_Your goal_. Copy out the data in full and exactly, passing over the pictures.

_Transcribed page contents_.
━━━━━━━━━━━━━━━━━━━━━━━━━━━━━━
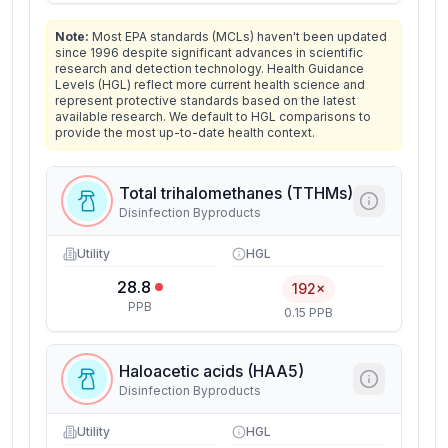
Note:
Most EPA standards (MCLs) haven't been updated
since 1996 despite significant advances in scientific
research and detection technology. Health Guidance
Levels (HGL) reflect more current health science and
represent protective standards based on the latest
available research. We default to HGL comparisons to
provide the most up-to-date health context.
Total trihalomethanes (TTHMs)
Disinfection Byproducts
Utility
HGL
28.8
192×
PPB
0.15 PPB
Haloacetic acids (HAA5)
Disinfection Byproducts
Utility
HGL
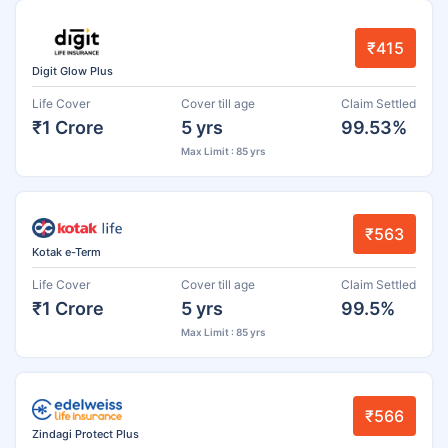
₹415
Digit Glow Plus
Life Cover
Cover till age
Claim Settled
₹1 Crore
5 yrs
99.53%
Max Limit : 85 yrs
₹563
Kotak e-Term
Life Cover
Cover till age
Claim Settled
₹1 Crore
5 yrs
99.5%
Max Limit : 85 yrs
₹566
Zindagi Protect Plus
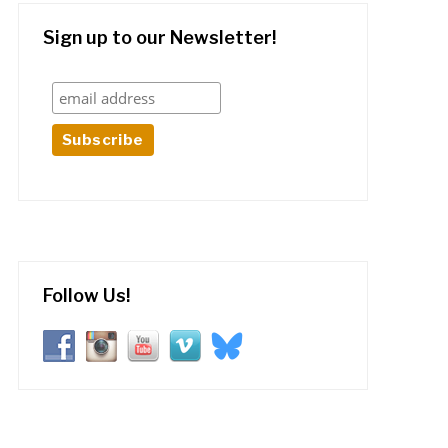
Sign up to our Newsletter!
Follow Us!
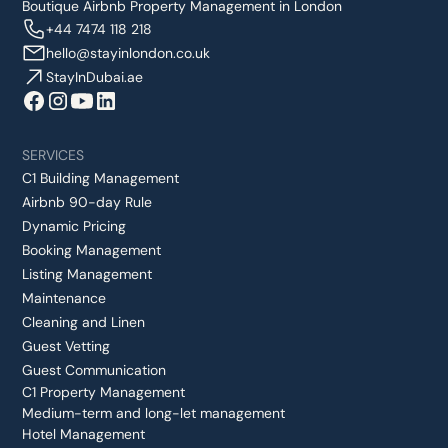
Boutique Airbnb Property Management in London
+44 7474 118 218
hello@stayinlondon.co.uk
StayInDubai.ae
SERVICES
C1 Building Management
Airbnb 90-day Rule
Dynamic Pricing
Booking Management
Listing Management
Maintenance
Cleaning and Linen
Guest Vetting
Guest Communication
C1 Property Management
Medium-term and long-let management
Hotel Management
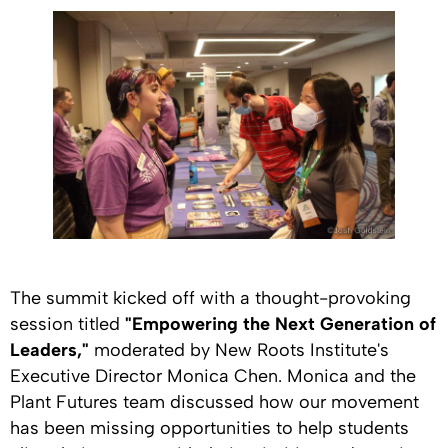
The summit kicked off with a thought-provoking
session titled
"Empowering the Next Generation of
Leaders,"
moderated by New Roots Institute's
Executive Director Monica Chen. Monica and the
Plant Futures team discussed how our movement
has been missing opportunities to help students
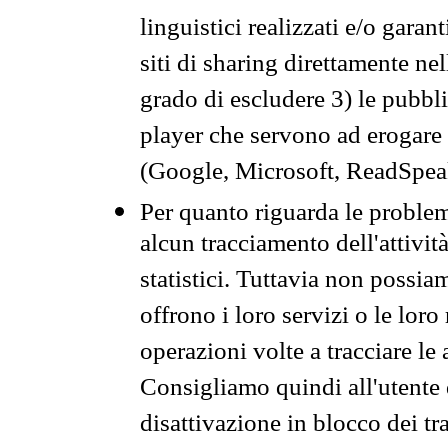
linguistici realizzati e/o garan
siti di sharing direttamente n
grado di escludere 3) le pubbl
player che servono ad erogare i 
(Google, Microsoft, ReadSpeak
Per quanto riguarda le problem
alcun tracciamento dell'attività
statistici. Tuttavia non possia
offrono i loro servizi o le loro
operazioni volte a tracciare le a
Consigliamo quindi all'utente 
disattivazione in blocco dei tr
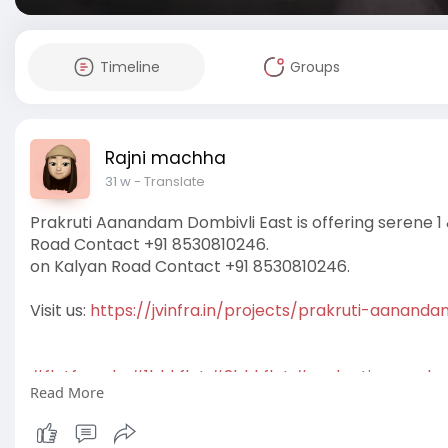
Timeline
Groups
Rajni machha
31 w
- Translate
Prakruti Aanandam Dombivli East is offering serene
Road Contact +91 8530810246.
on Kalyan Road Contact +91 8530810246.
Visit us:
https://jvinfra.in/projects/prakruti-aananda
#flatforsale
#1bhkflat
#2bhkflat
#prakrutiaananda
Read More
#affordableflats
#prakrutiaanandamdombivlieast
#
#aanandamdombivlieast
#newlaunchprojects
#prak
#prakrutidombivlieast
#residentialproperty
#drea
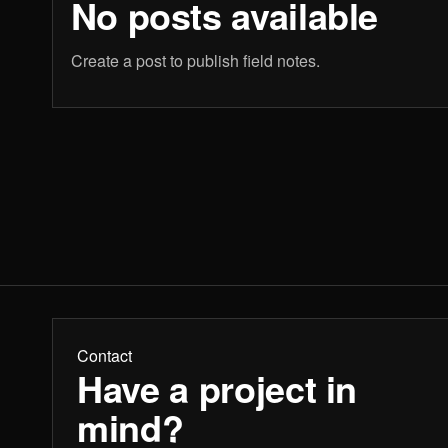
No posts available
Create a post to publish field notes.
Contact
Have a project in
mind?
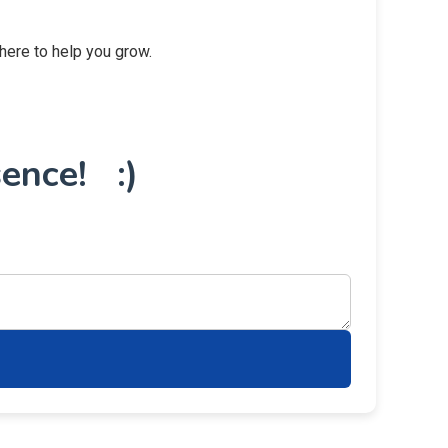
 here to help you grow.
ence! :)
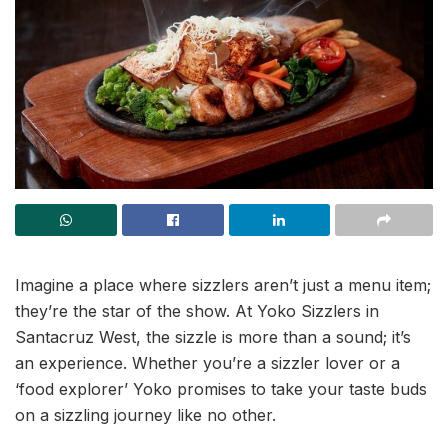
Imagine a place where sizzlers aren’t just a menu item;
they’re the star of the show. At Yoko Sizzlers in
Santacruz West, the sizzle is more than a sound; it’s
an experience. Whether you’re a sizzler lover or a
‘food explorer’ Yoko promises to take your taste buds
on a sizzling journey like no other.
━━━━━━━━━━━━━━━━━━━━━━━━━━━━━━
_Solved exercise_.
Note:
Most EPA standards (MCLs) haven't been updated
since 1996 despite significant advances in scientific
research and detection technology. Health Guidance
Levels (HGL) reflect more current health science and
represent protective standards based on the latest
available research. We default to HGL comparisons to
provide the most up-to-date health context.
Total trihalomethanes (TTHMs)
Disinfection Byproducts
Utility
HGL
28.8
192×
PPB
0.15 PPB
Haloacetic acids (HAA5)
Disinfection Byproducts
Utility
HGL
₹415
Digit Glow Plus
Life Cover
Cover till age
Claim Settled
₹1 Crore
5 yrs
99.53%
Max Limit : 85 yrs
₹563
Kotak e-Term
Life Cover
Cover till age
Claim Settled
₹1 Crore
5 yrs
99.5%
Max Limit : 85 yrs
₹566
Zindagi Protect Plus
Sign up to our Newsletter!
Follow Us!
Boutique Airbnb Property Management in London
+44 7474 118 218
hello@stayinlondon.co.uk
StayInDubai.ae
SERVICES
C1 Building Management
Airbnb 90-day Rule
Dynamic Pricing
Booking Management
Listing Management
Maintenance
Cleaning and Linen
Guest Vetting
Guest Communication
C1 Property Management
Medium-term and long-let management
Hotel Management
The summit kicked off with a thought-provoking
session titled
"Empowering the Next Generation of
Leaders,"
moderated by New Roots Institute's
Executive Director Monica Chen. Monica and the
Plant Futures team discussed how our movement
has been missing opportunities to help students
linguistici realizzati e/o garan
siti di sharing direttamente n
grado di escludere 3) le pubbl
player che servono ad erogare i 
(Google, Microsoft, ReadSpeak
Per quanto riguarda le problem
alcun tracciamento dell'attività
statistici. Tuttavia non possia
offrono i loro servizi o le loro
operazioni volte a tracciare le a
Consigliamo quindi all'utente 
disattivazione in blocco dei tr
Timeline
Groups
Rajni machha
31 w
- Translate
Prakruti Aanandam Dombivli East is offering serene
Road Contact +91 8530810246.
on Kalyan Road Contact +91 8530810246.
Visit us:
https://jvinfra.in/projects/prakruti-aananda
#flatforsale
#1bhkflat
#2bhkflat
#prakrutiaananda
Read More
#affordableflats
#prakrutiaanandamdombivlieast
#
#aanandamdombivlieast
#newlaunchprojects
#prak
#prakrutidombivlieast
#residentialproperty
#drea
No posts available
Create a post to publish field notes.
Contact
Have a project in
mind?
 here to help you grow.
ence! :)
Imagine a place where sizzlers aren’t just a menu item;
they’re the star of the show. At Yoko Sizzlers in
Santacruz West, the sizzle is more than a sound; it’s
an experience. Whether you’re a sizzler lover or a
‘food explorer’ Yoko promises to take your taste buds
on a sizzling journey like no other.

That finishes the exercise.